In the context of single-pixel imaging, the following statement is given:
"A Fourier basis pattern $P_F (x,y) $ can be obtained by applying an inverse Fourier transform $\delta_F (u, v, \phi)$to a delta function": $$P_F (x,y) = \frac{1}{2} \left[ 1 +| F^{-1} \{\delta_F (u,v)\}|\right] \tag{1}$$ where $F^{-1}\{\}$ denotes an inverse Fourier transform and $$\delta_F (u,v, \phi) = \begin{cases} e^{i\phi} & u=u_0\,\,\mathrm{and}\,\,v=v_0 \tag{2}\\ 0 &\mathrm{otherwise}. \end{cases}$$
How do I calculate the inverse Fourier of a delta function as requested in (1)?

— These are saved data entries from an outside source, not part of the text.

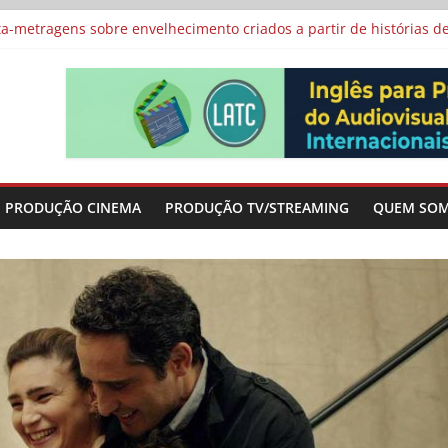
vismo e divide prêmio principal entre “Manas” e “O Agente Secreto”
-metragens sobre envelhecimento criados a partir de histórias de
al Curta Cinema
lunos de escolas públicas
 protagonizam adaptação brasileira de série argentina para o cin
PRODUÇÃO CINEMA
PRODUÇÃO TV/STREAMING
QUEM SO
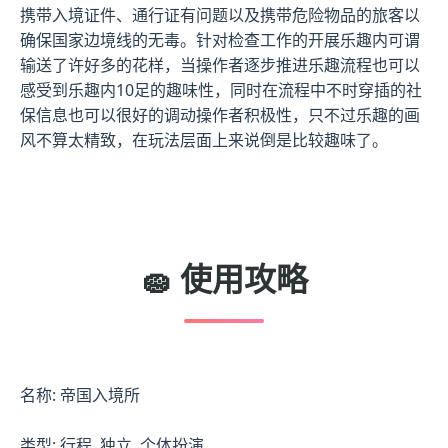
携带入境证件、通行证有问题以及携带危险物品的旅客以
确保国家边境线的无毒。针对检查工作的开展乐趣内可谓
输送了许好多的花样，当操作者逐步推进乐趣流程也可以
感受到乐趣内10足的趣味性，同时在流程中不时穿插的社
保信息也可以很好的调动操作者积极性，只不过乐趣的画
风不算太精致，在玩法层面上来说倒是比较趣味了。
🧽 使用攻略
名称: 帝国入境所
类型: 行程, 独立, 个体扮演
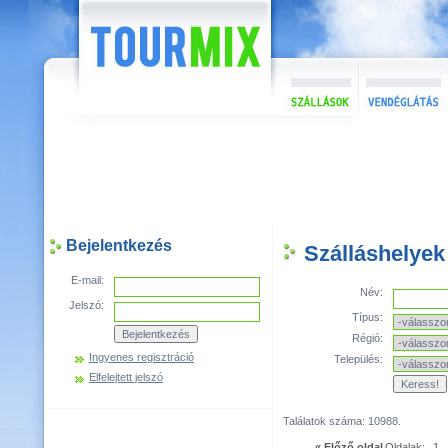
Bejelentkezés
Szálláshelyek
E-mail:
Név:
Jelszó:
Típus:
Régió:
Ingyenes regisztráció
Település:
Elfelejtett jelszó
Találatok száma: 10988.
« Előző oldal
Oldalak:
1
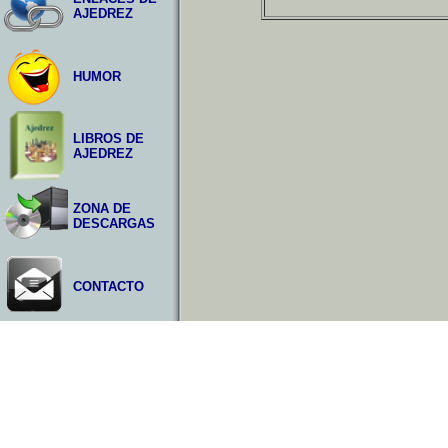
AJEDREZ
HUMOR
LIBROS DE
AJEDREZ
ZONA DE
DESCARGAS
CONTACTO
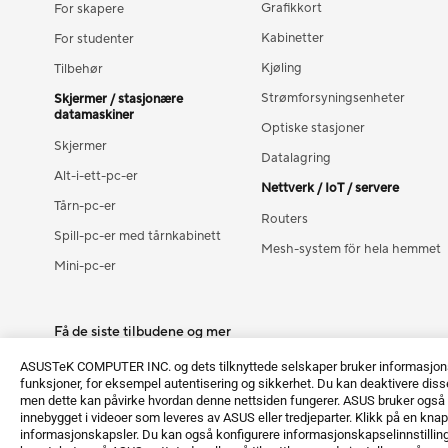
Grafikkort
For skapere
Kabinetter
For studenter
Kjøling
Tilbehør
Strømforsyningsenheter
Skjermer / stasjonære
datamaskiner
Optiske stasjoner
Skjermer
Datalagring
Alt-i-ett-pc-er
Nettverk / IoT / servere
Tårn-pc-er
Routers
Spill-pc-er med tårnkabinett
Mesh-system för hela hemmet
Mini-pc-er
Få de siste tilbudene og mer
Registrer deg
ASUSTeK COMPUTER INC. og dets tilknyttede selskaper bruker informasjonska
funksjoner, for eksempel autentisering og sikkerhet. Du kan deaktivere disse
men dette kan påvirke hvordan denne nettsiden fungerer. ASUS bruker også 
innebygget i videoer som leveres av ASUS eller tredjeparter. Klikk på en knap
informasjonskapsler. Du kan også konfigurere informasjonskapselinnstillinger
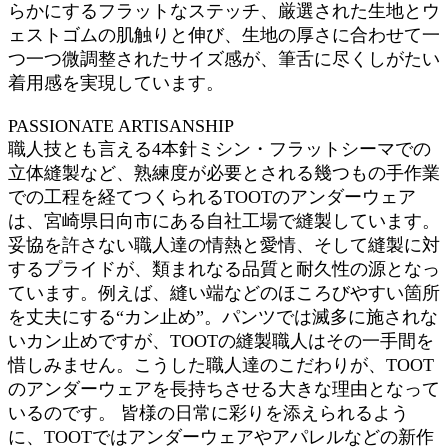
らかにするフラットなステッチ、厳選された生地とウ
ェストゴムの肌触りと伸び、生地の厚さに合わせて一
つ一つ微調整されたサイズ感が、筆舌に尽くしがたい
着用感を実現しています。
PASSIONATE ARTISANSHIP
職人技とも言える4本針ミシン・フラットシーマでの
立体縫製など、熟練度が必要とされる幾つもの手作業
での工程を経てつくられるTOOTのアンダーウェア
は、宮崎県日向市にある自社工場で縫製しています。
妥協を許さない職人達の情熱と愛情、そして縫製に対
するプライドが、類まれなる品質と耐久性の源となっ
ています。例えば、縫い端などのほころびやすい箇所
を丈夫にする“カン止め”。パンツでは滅多に施されな
いカン止めですが、TOOTの縫製職人はその一手間を
惜しみません。こうした職人達のこだわりが、TOOT
のアンダーウェアを長持ちさせる大きな理由となって
いるのです。 皆様の日常に彩りを添えられるよう
に、TOOTではアンダーウェアやアパレルなどの新作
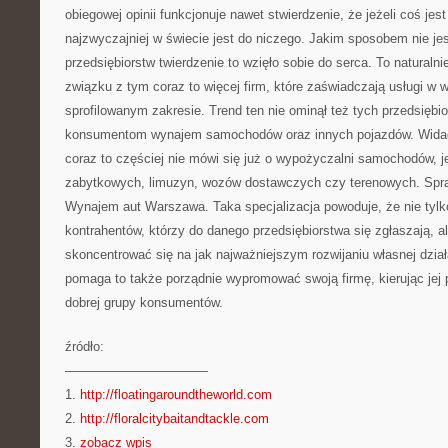
obiegowej opinii funkcjonuje nawet stwierdzenie, że jeżeli coś jes
najzwyczajniej w świecie jest do niczego. Jakim sposobem nie je
przedsiębiorstw twierdzenie to wzięło sobie do serca. To naturaln
związku z tym coraz to więcej firm, które zaświadczają usługi w 
sprofilowanym zakresie. Trend ten nie ominął też tych przedsiębio
konsumentom wynajem samochodów oraz innych pojazdów. Widać 
coraz to częściej nie mówi się już o wypożyczalni samochodów, 
zabytkowych, limuzyn, wozów dostawczych czy terenowych. Spr
Wynajem aut Warszawa. Taka specjalizacja powoduje, że nie tylk
kontrahentów, którzy do danego przedsiębiorstwa się zgłaszają, 
skoncentrować się na jak najważniejszym rozwijaniu własnej dzia
pomaga to także porządnie wypromować swoją firmę, kierując jej 
dobrej grupy konsumentów.
źródło:
———————————
1.
http://floatingaroundtheworld.com
2.
http://floralcitybaitandtackle.com
3.
zobacz wpis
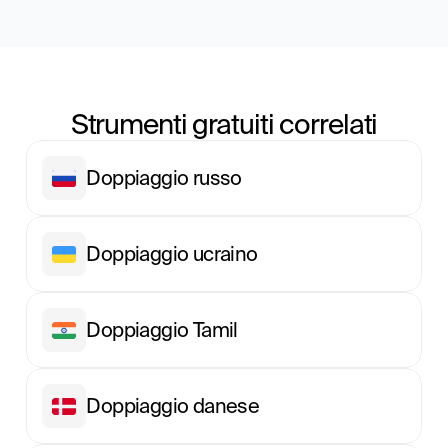
Strumenti gratuiti correlati
Doppiaggio russo
Doppiaggio ucraino
Doppiaggio Tamil
Doppiaggio danese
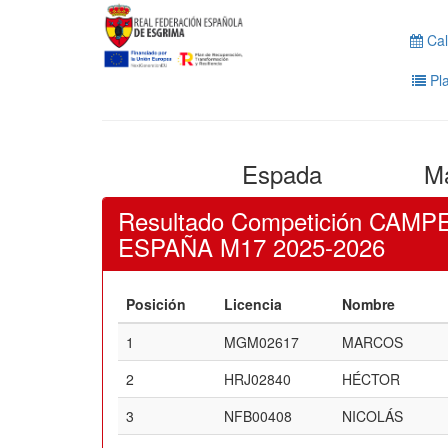
Cal
Pla
Espada
Ma
Resultado Competición CAM
ESPAÑA M17 2025-2026
Posición
Licencia
Nombre
1
MGM02617
MARCOS
2
HRJ02840
HÉCTOR
3
NFB00408
NICOLÁS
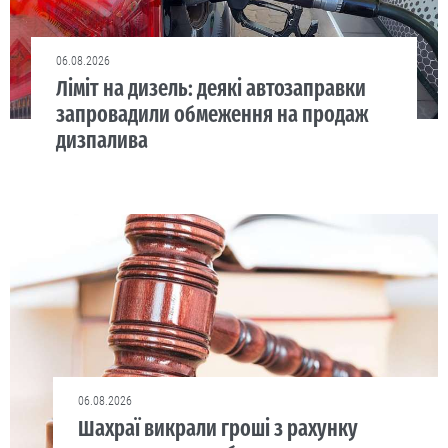
06.08.2026
Ліміт на дизель: деякі автозаправки
запровадили обмеження на продаж
дизпалива
06.08.2026
Шахраї викрали гроші з рахунку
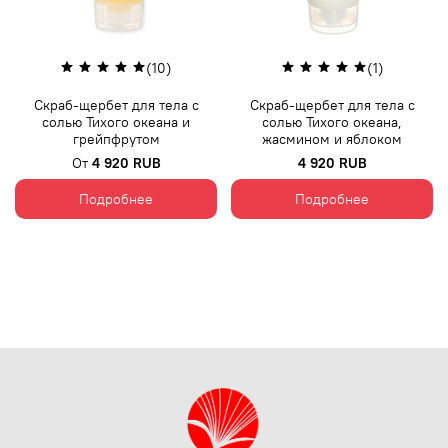
(10)
(1)
Скраб-щербет для тела с
Скраб-щербет для тела с
солью Тихого океана и
солью Тихого океана,
грейпфрутом
жасмином и яблоком
От
4 920 RUB
4 920 RUB
Подробнее
Подробнее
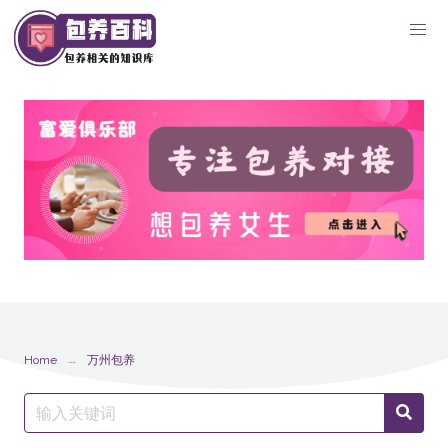
Skip
to
content
Home
万州包养
Search
Searc
for:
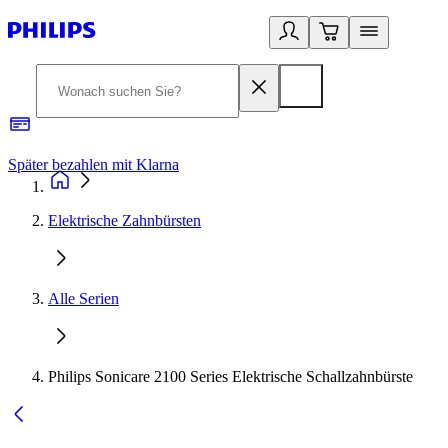
Später bezahlen mit Klarna
1
Elektrische Zahnbürsten
Alle Serien
Philips Sonicare 2100 Series Elektrische Schallzahnbürste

A colleague has stated to me that the inverse Fourier transform of delta functions at different positions can be calculated using eq. (3):
$$P_\phi (x,y) = \frac{1}{2} \text{real} \left[ 1 + F^{-1} \{\delta_F (u -u_0,v- v_0) e^{i\phi}\}\right] \tag{3}$$
Is this delta function any different from the one presented in the eq. (1)?
How does one calculate the Fourier inverse of a product of functions?
[1] Hadamard single-pixel imaging versus Fourier single-pixel imaging, Z. Zhang et al. Opt. Express 25, 19619-19639 ,(2017)
For a Dirac delta function $\delta(k-k_0)$ the inverse Fourier transform would simply be $$ F^{-1}\{\delta(k-k_0)\} = \int \exp(i k x)\delta(k-k_0)\ \frac{\text{d}k}{2\pi} = \frac{1}{2\pi} \exp(i k_0 x) . $$ In other words, just substitute the Dirac delta function into the inverse Fourier transform integral and use the standard rule to evaluate integrals with Dirac delta functions in them.
For the 2-dimensional case, the integral becomes $$ F^{-1}\{\delta(k_x-k_1,k_y-k_2)\} = \int \exp(i k_x x+i k_y y) \delta(k_x-k_1) \delta(k_y-k_2)\ \frac{\text{d}k_x}{2\pi}\ \frac{\text{d}k_y}{2\pi} . $$ I'm sure you can work out the result.